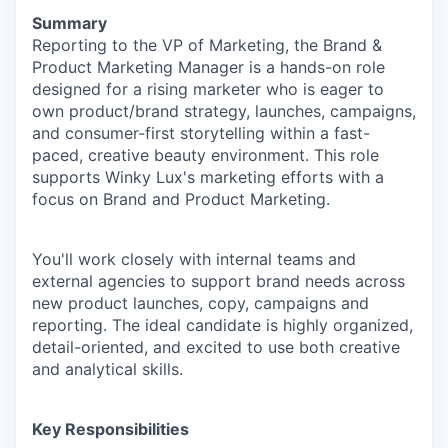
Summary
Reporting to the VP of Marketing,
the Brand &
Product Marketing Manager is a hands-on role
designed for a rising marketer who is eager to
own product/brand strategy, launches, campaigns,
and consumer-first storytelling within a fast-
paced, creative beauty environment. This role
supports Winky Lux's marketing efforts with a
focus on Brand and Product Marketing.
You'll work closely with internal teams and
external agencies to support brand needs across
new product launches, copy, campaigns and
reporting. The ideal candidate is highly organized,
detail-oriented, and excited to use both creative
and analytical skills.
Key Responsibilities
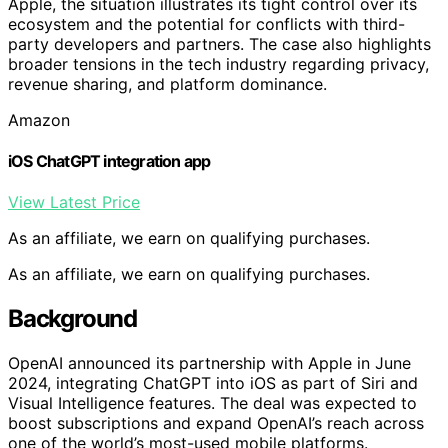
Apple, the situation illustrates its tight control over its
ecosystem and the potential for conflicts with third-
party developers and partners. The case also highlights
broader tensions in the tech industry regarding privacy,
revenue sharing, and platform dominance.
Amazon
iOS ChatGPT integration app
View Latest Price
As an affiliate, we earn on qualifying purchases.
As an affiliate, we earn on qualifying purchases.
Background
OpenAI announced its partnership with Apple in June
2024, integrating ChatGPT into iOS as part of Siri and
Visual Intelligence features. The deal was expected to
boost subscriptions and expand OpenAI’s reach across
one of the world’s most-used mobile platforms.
################
**Exercise aim:** Pull every line with the word "across" from the data.

**Written response:**
external agencies to support brand needs across
boost subscriptions and expand OpenAI’s reach across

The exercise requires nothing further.